The National Environmental Policy Act: The National Nuclear Safety Administration Reverses Course and Concedes the Existence of Reasonable Alternatives to the Proposed Six Billion Dollar Nuclear Pit Facility

Posted on February 22, 2012 by Thomas Hnasko

After dismissal of The Los Alamos Study Group’s (the “Study Group”) complaint challenging the United States Department of Energy (“DOE”) and the National Nuclear Security Administration’s (“NNSA”) efforts to construct the new Chemistry and Metallurgy Research Replacement Nuclear Facility (“CMRR-NF”) at Los Alamos, New Mexico – based on the absence of any Environmental Impact Statement (“EIS”) analyzing the facility and its alternatives – the Study Group appealed the decision to the United States Court of Appeals for the Tenth Circuit.  The Study Group claims on appeal that, regardless of promises by the federal defendants to conduct more NEPA paperwork, a major federal action cannot be implemented unless it has been analyzed in an applicable EIS and authorized by a record of decision (“ROD”).

In the Tenth Circuit, the federal defendants filed a motion to dismiss, claiming the appeal was moot because the federal defendants had issued, after the lower court’s decision, a Supplemental EIS (“SEIS”) authorizing the current CMRR-NF project.  The federal defendants stated in the SEIS that, although the original CMRR-NF as analyzed and authorized by a 2003 EIS and 2004 ROD could no longer be built due to significant changes and seismic conditions, this deficiency was cured by the 2011 SEIS authorizing the current iteration of the project.  The Study Group responded to the motion to dismiss by stating that, under NEPA, no federal project can be implemented unless and until an applicable EIS has been performed and no EIS, with an analysis of current alternatives, supported the current project.  The Tenth Circuit sided with the Study Group, denied the motion to dismiss, and directed the parties to proceed to briefing on the merits.  Briefing is now completed, and the matter awaits oral argument.

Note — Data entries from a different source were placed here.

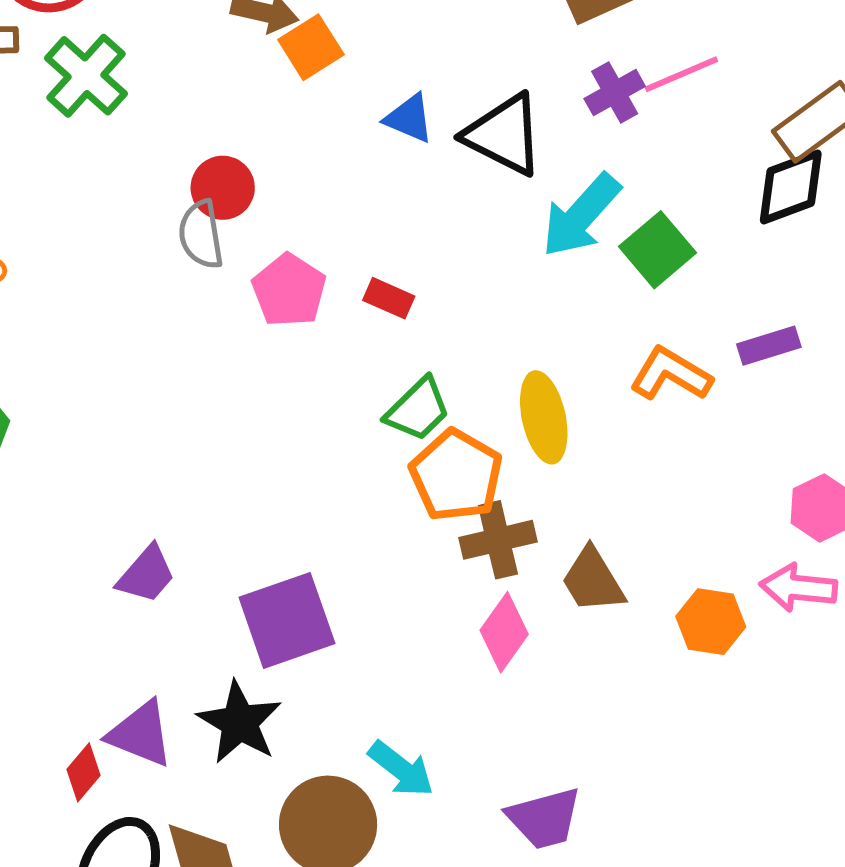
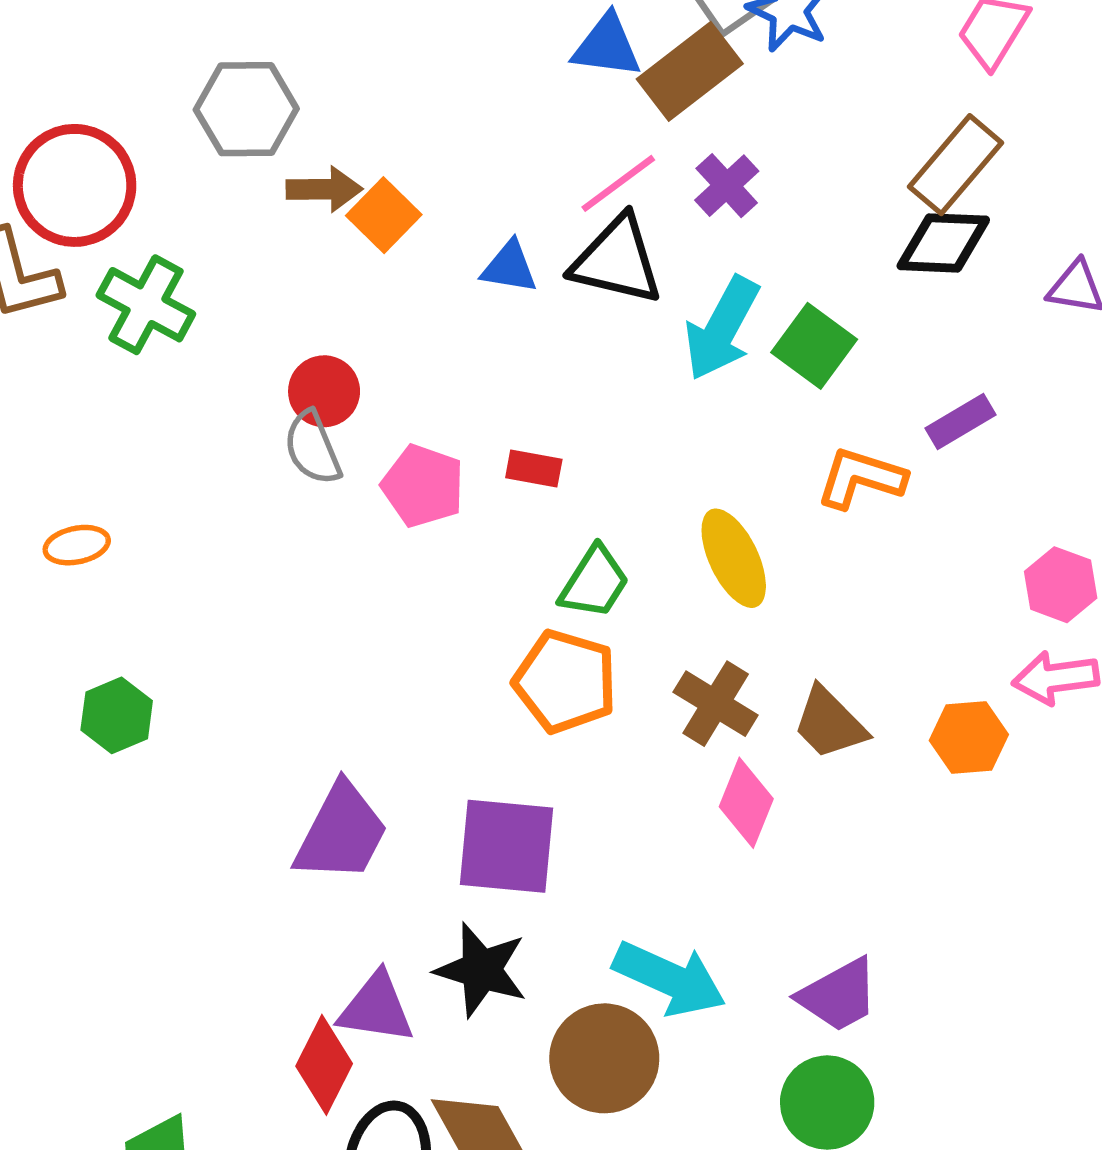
pink line: (681, 74) -> (618, 183), moved
black diamond: (791, 187) -> (943, 243), turned 36
orange pentagon: (456, 475) -> (565, 682), moved
brown cross: (498, 540) -> (716, 704), turned -32
purple trapezoid: (146, 574) -> (341, 833), size x1.5
purple square: (287, 620) -> (506, 846), turned 38
cyan arrow: (401, 769) -> (670, 979), size x1.4
red diamond: (83, 772) -> (324, 1065), size x1.5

While the appeal was pending, the Study Group filed yet another suit against the federal defendants, challenging the continual implementation of the project and the absence of reasonable alternatives in the 2011 SEIS.  The federal defendants have answered the complaint in the second suit and the parties were in the process of negotiating pre-trial procedures, when the matter took an unusual turn.

On Monday, February 13, 2012, NNSA abruptly announced that it would be “deferring the construction of the Chemistry and Metallurgical Research Replacement (“CMRR”) facility and meeting plutonium requirements by using existing facilities in the nuclear complex.”  The use of existing facilities by NNSA is an alternative which the Study Group vigorously advocated in the lower court prior to dismissal of the first case, in the Tenth Circuit Court of Appeals, and also in the second suit.  The available facilities, as a reasonable alternative to the 2011-12 CMRR, include sharing workload with Lawrence Livermore National Laboratories and other plutonium-capable facilities.  Moreover, in the event additional storage is needed for plutonium or special nuclear materials, the Device Assembly Facility in Nevada remains available for that purpose.

Since NNSA’s adoption of the Study Group’s position, the relative legal positions of the parties are unclear.  Although NNSA has not abandoned the CMRR project altogether, it has stated the project will be deferred for at least five years (after FY 2013).  Such a deferral would mean CMRR would not be built until at least 2018, some fifteen years after the original 2003 EIS authorizing a much smaller version of the project, and at least seven years after the issuance of the 2011 SEIS seemingly ratifying the NNSA’s decision to build the $6 billion project.  Under these circumstances, the Study Group will likely argue that no further activity can be taken on any aspect of the CMRR facility based on an antiquated EIS that could not possibly consider the myriad alternatives existing today, and certainly not those that will exist in or after 2018.  In this regard, both cases appear ripe for a declaration that a fresh EIS must be performed, together with applicable scoping, prior to any commitment to a project that may or may not be built at some unspecified time in the future.